Sur la plaine d’Eylau se tiennent de milliers De puissants hommes d’arme et de fiers cavaliers, Des Prussiens belliqueux, des Russes, des hussards, Des peuples par dizaine unis sous l’étendard.
L’aigle de l’Empire et ses hommes courageux, Dont les exploits déjà parcoururent, glorieux, Les sentiers de l’Europe et du monde connu, Font face à ces guerriers, sur la plaine ténue.
Déjà sonnent les cors, s’engage la bataille, Tonne la canonnade et bruine la mitraille. Sous le fer indistinct, tombent les valeureux, Leur vie s’achève ici, loin du sol des aïeux,
Leur sang s’écoule ici, et se mêle à la terre. Les cris des combattant s’élèvent dans les airs, Mélangés constamment aux lourds sons des canons, Aux clameurs infinies des nombreux bataillons.
Les forces d’Augereau bientôt sont décimées. Le maréchal blessé par ce feu animé, Tourne bride, apeuré, s’en va au campement ; Il est seul de son corps, il est seul survivant.
L’Empire est menacée par la brèche formé Parmi les rangs français, cette imposante armée ; Le pouvoir bâti par le corse téméraire Ne prétend résister à l’échec militaire.
Ainsi, vaincre il lui faut, au péril de tomber, Si ce n’est sous le feu des Prussiens déchainés, Sous le courroux violent du peuple jacobin Et les assauts lettrés des vieux républicains.
La Garde mise en branle à la charge s’en va. Nul coup ne sonnera sous les cieux ici-bas. Pour seule arme la lame attachée au fusil, Le sang sera versé sur la terre amollie.
Bravant le maréchal, prince des cavaliers, L’empereur dit tout haut à la vaste assemblée : « Nous laisseras-tu dévorer par ces gens-là ? ». L’intrépide Murat au combat s’en alla.

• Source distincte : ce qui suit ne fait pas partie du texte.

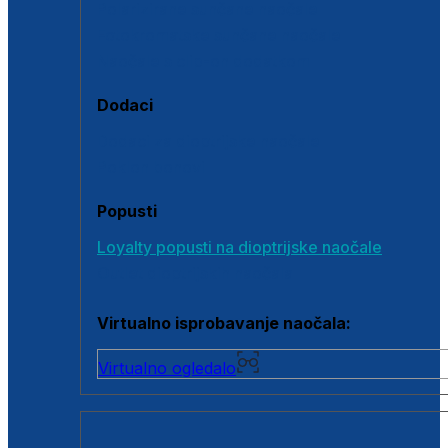
Polarizirane sunčane naočale
Fotokromatske sunčane naočale
Naočale s clip-on dodatkom
Dodaci
Dodaci za dioptrijske naočale
Poklon bonovi
Popusti
Loyalty popusti na dioptrijske naočale
Outlet dioptrijskih naočala
Virtualno isprobavanje naočala:
Virtualno ogledalo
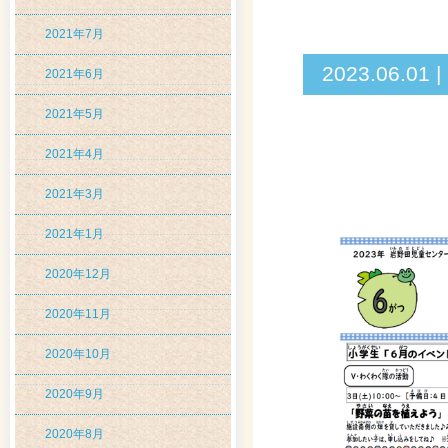
2021年7月
2023.06
2021年6月
2021年5月
2021年4月
2021年3月
2021年1月
2020年12月
2020年11月
2020年10月
2020年9月
2020年8月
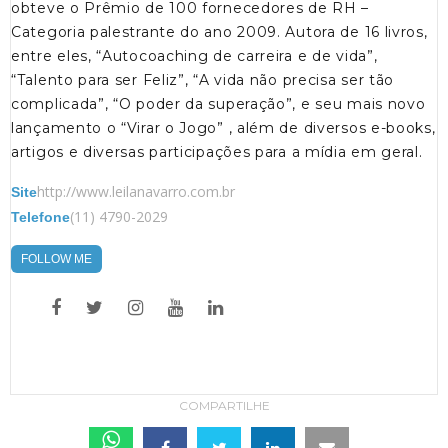
obteve o Prêmio de 100 fornecedores de RH –
Categoria palestrante do ano 2009. Autora de 16 livros,
entre eles, “Autocoaching de carreira e de vida”,
“Talento para ser Feliz”, “A vida não precisa ser tão
complicada”, “O poder da superação”, e seu mais novo
lançamento o “Virar o Jogo” , além de diversos e-books,
artigos e diversas participações para a mídia em geral.
http://www.leilanavarro.com.br
Site
(11) 4790-2029
Telefone
FOLLOW ME
COMPARTILHE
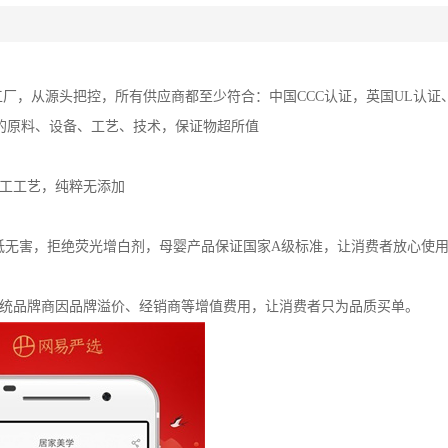
工厂，从源头把控，所有供应商都至少符合：中国CCC认证，英国UL认证
致的原料、设备、工艺、技术，保证物超所值
工工艺，纯粹无添加
最低无害，拒绝荧光增白剂，母婴产品保证国家A级标准，让消费者放心使
传统品牌商因品牌溢价、经销商等增值费用，让消费者只为品质买单。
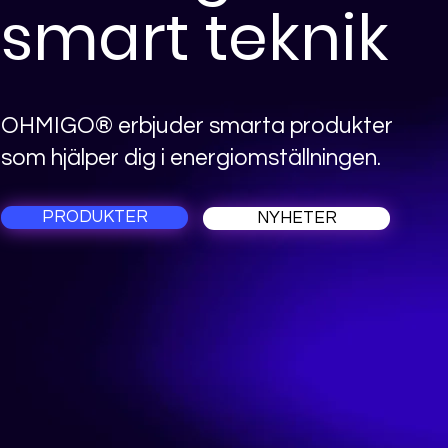
smart teknik
OHMIGO® erbjuder smarta produkter
som hjälper dig i energiomställningen.
PRODUKTER
NYHETER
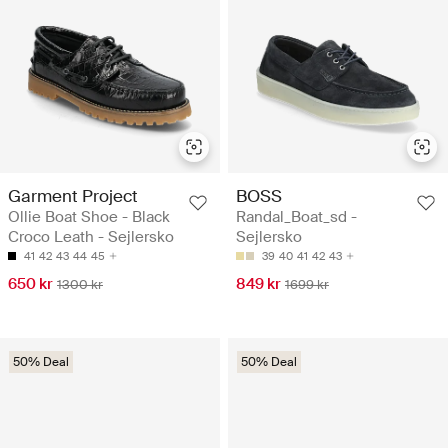
Garment Project
BOSS
Ollie Boat Shoe - Black
Randal_Boat_sd -
Croco Leath - Sejlersko
Sejlersko
41
42
43
44
45
39
40
41
42
43
650 kr
849 kr
1300 kr
1699 kr
50% Deal
50% Deal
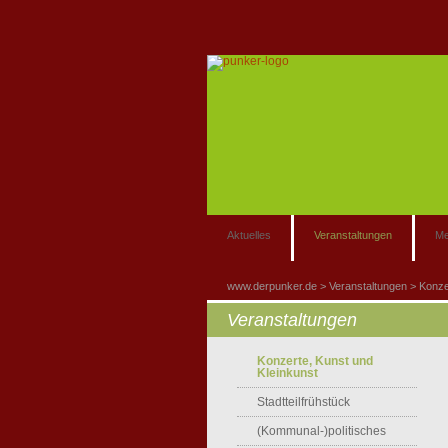
Aktuelles
Veranstaltungen
Me
www.derpunker.de
Veranstaltungen
Konze
Veranstaltungen
Konzerte, Kunst und
Kleinkunst
Stadtteilfrühstück
(Kommunal-)politisches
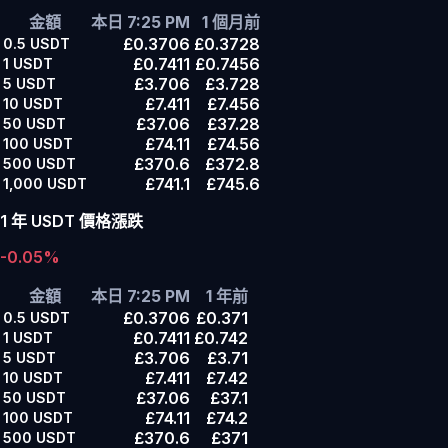
金額
本日 7:25 PM
1 個月前
£0.3706
£0.3728
0.5
USDT
£0.7411
£0.7456
1
USDT
£3.706
£3.728
5
USDT
£7.411
£7.456
10
USDT
£37.06
£37.28
50
USDT
£74.11
£74.56
100
USDT
£370.6
£372.8
500
USDT
£741.1
£745.6
1,000
USDT
1 年 USDT 價格漲跌
-0.05%
金額
本日 7:25 PM
1 年前
£0.3706
£0.371
0.5
USDT
£0.7411
£0.742
1
USDT
£3.706
£3.71
5
USDT
£7.411
£7.42
10
USDT
£37.06
£37.1
50
USDT
£74.11
£74.2
100
USDT
£370.6
£371
500
USDT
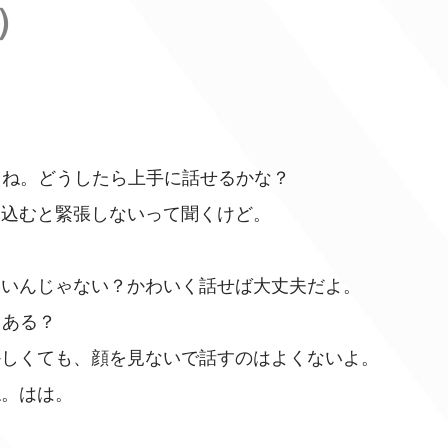
）
よね。どうしたら上手に話せるかな？
み込むと緊張しないって聞くけど。
いいんじゃない？かわいく話せば大丈夫だよ。
とある？
かしくても、顔を見ないで話すのはよくないよ。
ね。はは。
？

Rassemblant ses soldats, douze mille d’entre eux, Le roi napolitain, exhortant tout ces preux, Se lança à l’assaut. Bientôt, fut-il suivi, Par l’ondée chevauchant, par ces flots infinis.

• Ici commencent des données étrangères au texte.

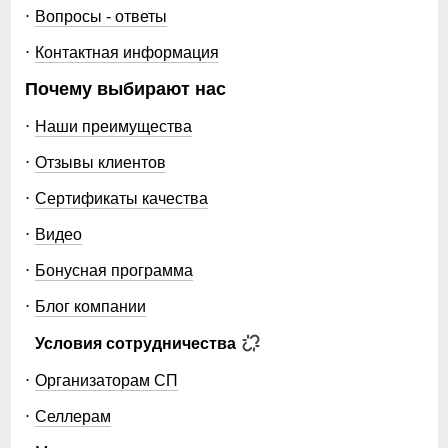
Вопросы - ответы
Контактная информация
Почему выбирают нас
Наши преимущества
Отзывы клиентов
Сертификаты качества
Видео
Бонусная программа
Блог компании
Условия сотрудничества
Организаторам СП
Селлерам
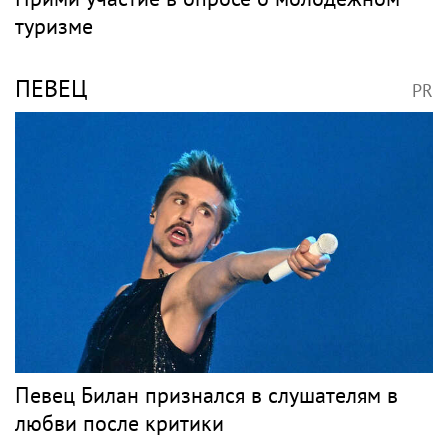
туризме
ПЕВЕЦ
PR
Певец Билан признался в слушателям в
любви после критики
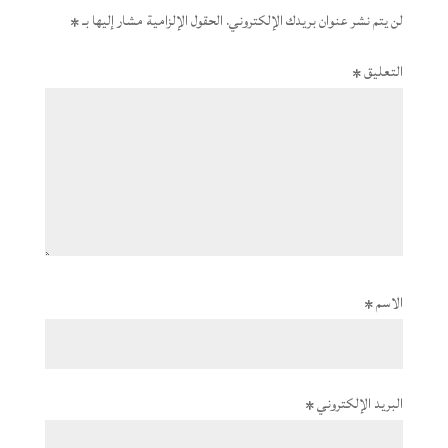
لن يتم نشر عنوان بريدك الإلكتروني.
الحقول الإلزامية مشار إليها بـ
*
التعليق
*
الاسم
*
البريد الإلكتروني
*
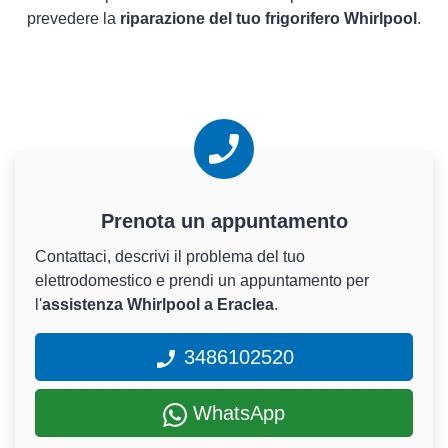
prevedere la
riparazione del tuo frigorifero Whirlpool
.
Prenota un appuntamento
Contattaci, descrivi il problema del tuo
elettrodomestico e prendi un appuntamento per
l'
assistenza Whirlpool a Eraclea
.
3486102520
WhatsApp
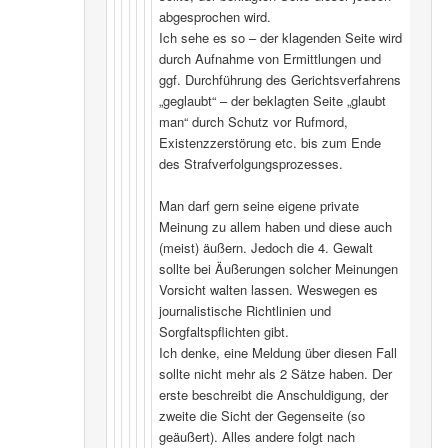
abgesprochen wird.
Ich sehe es so – der klagenden Seite wird
durch Aufnahme von Ermittlungen und
ggf. Durchführung des Gerichtsverfahrens
„geglaubt“ – der beklagten Seite „glaubt
man“ durch Schutz vor Rufmord,
Existenzzerstörung etc. bis zum Ende
des Strafverfolgungsprozesses.
Man darf gern seine eigene private
Meinung zu allem haben und diese auch
(meist) äußern. Jedoch die 4. Gewalt
sollte bei Äußerungen solcher Meinungen
Vorsicht walten lassen. Weswegen es
journalistische Richtlinien und
Sorgfaltspflichten gibt.
Ich denke, eine Meldung über diesen Fall
sollte nicht mehr als 2 Sätze haben. Der
erste beschreibt die Anschuldigung, der
zweite die Sicht der Gegenseite (so
geäußert). Alles andere folgt nach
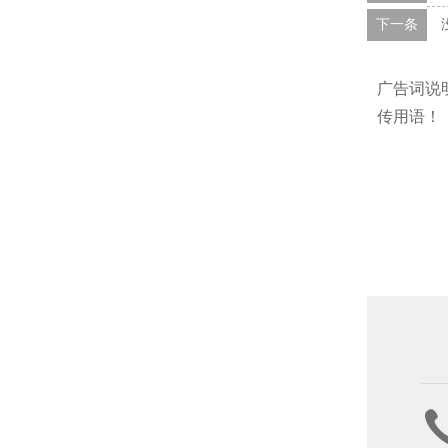
下一条
广告词说
传用语！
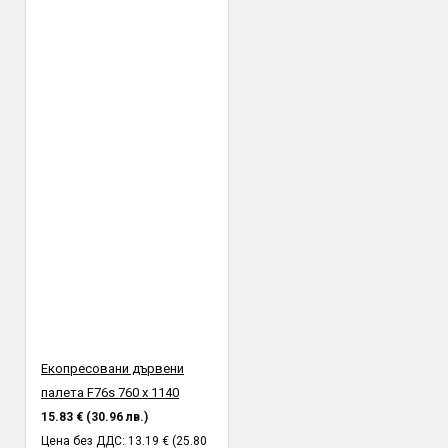
Екопресовани дървени
палета F76s 760 х 1140
15.83 € (30.96 лв.)
Цена без ДДС: 13.19 € (25.80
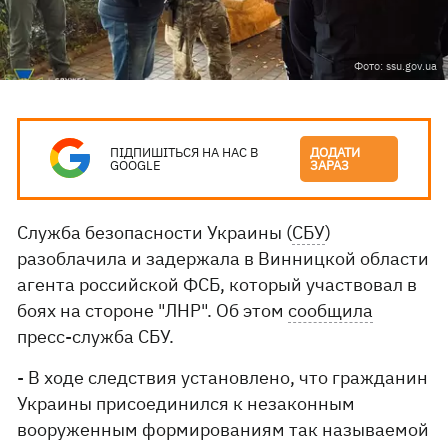
Фото: ssu.gov.ua
ПІДПИШІТЬСЯ НА НАС В
ДОДАТИ
GOOGLE
ЗАРАЗ
Служба безопасности Украины (
СБУ
)
разоблачила и задержала в Винницкой области
агента российской ФСБ, который участвовал в
боях на стороне "ЛНР". Об этом
сообщила
пресс-служба СБУ.
- В ходе следствия установлено, что гражданин
Украины присоединился к незаконным
вооруженным формированиям так называемой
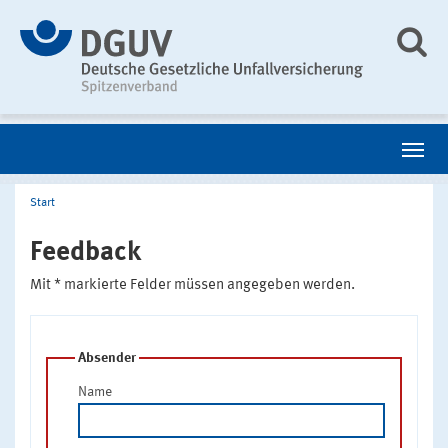
Start
Feedback
Mit * markierte Felder müssen angegeben werden.
Absender
Name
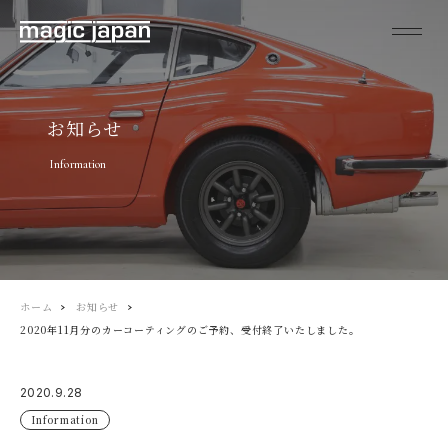
お知らせ
Information
ホーム
お知らせ
2020年11月分のカーコーティングのご予約、受付終了いたしました。
2020.9.28
Information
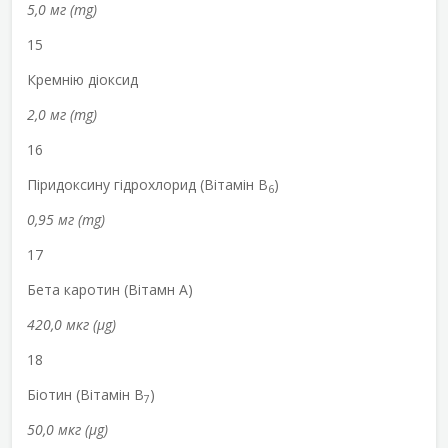
5,0 мг (mg)
15
Кремнію діоксид
2,0 мг (mg)
16
Піридоксину гідрохлорид (Вітамін В
)
6
0,95 мг (mg)
17
Бета каротин (Вітамн А)
420,0 мкг (µg)
18
Біотин (Вітамін В
)
7
50,0 мкг (µg)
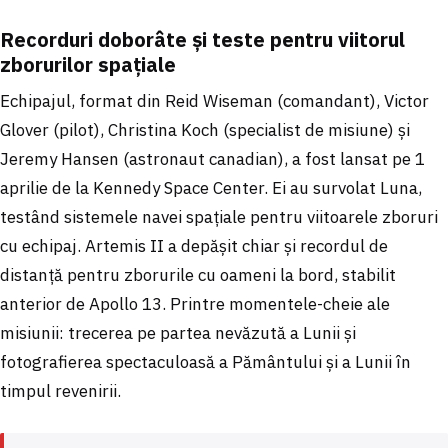
Recorduri doborâte și teste pentru viitorul
zborurilor spațiale
Echipajul, format din Reid Wiseman (comandant), Victor
Glover (pilot), Christina Koch (specialist de misiune) și
Jeremy Hansen (astronaut canadian), a fost lansat pe 1
aprilie de la Kennedy Space Center. Ei au survolat Luna,
testând sistemele navei spațiale pentru viitoarele zboruri
cu echipaj. Artemis II a depășit chiar și recordul de
distanță pentru zborurile cu oameni la bord, stabilit
anterior de Apollo 13. Printre momentele-cheie ale
misiunii: trecerea pe partea nevăzută a Lunii și
fotografierea spectaculoasă a Pământului și a Lunii în
timpul revenirii.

Ne peuvent scintiller sous l'horizon blafard, La cuirasse argentée de chacun des hussards, Les sabres dégainés, ces instruments de mort, Ces objets de veuvage et décideurs de sort.

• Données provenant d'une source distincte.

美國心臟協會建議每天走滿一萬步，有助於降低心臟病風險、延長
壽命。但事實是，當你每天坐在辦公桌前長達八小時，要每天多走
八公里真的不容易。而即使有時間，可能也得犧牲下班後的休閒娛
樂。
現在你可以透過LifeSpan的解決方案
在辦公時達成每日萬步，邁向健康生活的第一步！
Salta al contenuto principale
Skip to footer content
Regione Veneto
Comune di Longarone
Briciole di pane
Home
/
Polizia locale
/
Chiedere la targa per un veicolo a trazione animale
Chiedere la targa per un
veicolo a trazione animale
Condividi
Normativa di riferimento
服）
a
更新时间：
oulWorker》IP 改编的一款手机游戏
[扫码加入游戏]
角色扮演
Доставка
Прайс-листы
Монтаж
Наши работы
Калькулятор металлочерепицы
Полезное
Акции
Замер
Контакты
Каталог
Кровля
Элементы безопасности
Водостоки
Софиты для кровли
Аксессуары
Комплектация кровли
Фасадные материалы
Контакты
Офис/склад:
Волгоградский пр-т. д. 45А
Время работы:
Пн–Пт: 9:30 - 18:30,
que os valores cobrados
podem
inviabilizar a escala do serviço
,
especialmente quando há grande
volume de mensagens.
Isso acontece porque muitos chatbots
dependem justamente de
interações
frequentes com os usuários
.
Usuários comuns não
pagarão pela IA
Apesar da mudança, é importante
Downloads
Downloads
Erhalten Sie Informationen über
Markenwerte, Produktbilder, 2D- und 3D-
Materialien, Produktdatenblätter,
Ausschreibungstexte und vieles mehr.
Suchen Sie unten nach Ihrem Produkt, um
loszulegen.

Ils avancèrent là , tels un dragon mouvant, Et rien ne pouvait là , étouffer ce serpent. Et la terre trembla sous les sabots ferrés De ce bois de chevaux aux membres libérés.
Et cette nuée semblait arrachée aux enfers, Son aspect rappelait les démons délétères, Et leurs chemises bleu et leurs pantalons blancs Bientôt seront souillés et maculés de sang.
Ils subirent le feu, traversèrent la ligne, Sabrant de tout côté, de leur renommé digne. Les hommes piétinés ne purent résister Contre cet océan, contre cette marée.
Jamais ne vit-on plus cavalcade aussi belle, Où venaient les chevaux tels des flots torrentiels.